P.S. Aisen, R. Raman
University of Southern California, Alzheimer’s Therapeutic Research Institute, San Diego, CA
Corresponding Author: P.S. Aisen, University of Southern California, Alzheimer’s Therapeutic Research Institute, San Diego, CA, USA, Email: firstname.lastname@example.org
J Prev Alz Dis 2020;4(7):300
Published online June 1, 2020, http://dx.doi.org/10.14283/jpad.2020.33
Dr. Umbricht suggests that the two examples we cite in our viewpoint (1) support rather than call into question the value of interim futility analyses in Alzheimer’s disease (AD) trials. He points out that the first example, the Phase 3 trials of aducanumab, the futility analyses did indeed indicate a trend toward a beneficial treatment effect in one of the two trials though the planned pooled futility decision led to stopping the trials. In the second case, in which a futility analysis led to a halt, full analysis of available data suggested efficacy; a subsequent study was negative.

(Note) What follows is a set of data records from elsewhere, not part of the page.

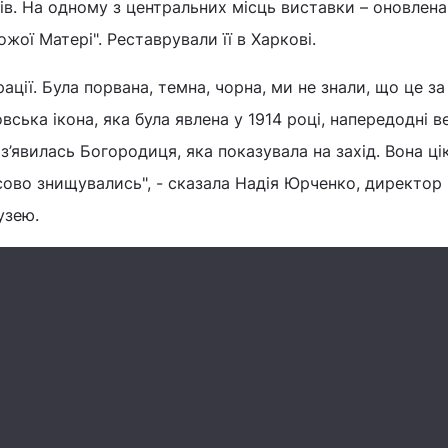
ів. На одному з центральних місць виставки – оновлена
жої Матері". Реставрували її в Харкові.
ації. Була порвана, темна, чорна, ми не знали, що це за 
ська ікона, яка була явлена у 1914 році, напередодні 
з’явилась Богородиця, яка показувала на захід. Вона цік
сово знищувались", - сказала Надія Юрченко, директор
узею.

We certainly agree that interim data analysis can be informative. Our primary point is that interim futility analyses require assumptions and are prone to errors in design. Once futility is declared, interpretation of treatment effects is difficult and reporting evidence of efficacy is problematic. In the aducanumab case, allowing the trials to complete would likely have yielded substantially clearer evidence regarding treatment effects. Similarly, in the case of TTP488, a full dataset from a competed trial would have provided more definitive evidence one way or the other, perhaps obviating the need for a follow-up study. In both cases, the cost of a futility analysis (loss of inference from a full trial dataset) seems high, far outweighing the savings. We agree with Dr. Umbricht’s call for methodologic rigor. Further, we urge that AD trialists carefully weigh the benefits and risks of futility analyses prior to considering them in their trial design.
1. Aisen, P.S. and R. Raman, Futility Analyses in Alzheimer’s Disease (AD) Clinical Trials: A Risky Business. J Prev Alz Dis 2020;3(7):195-196.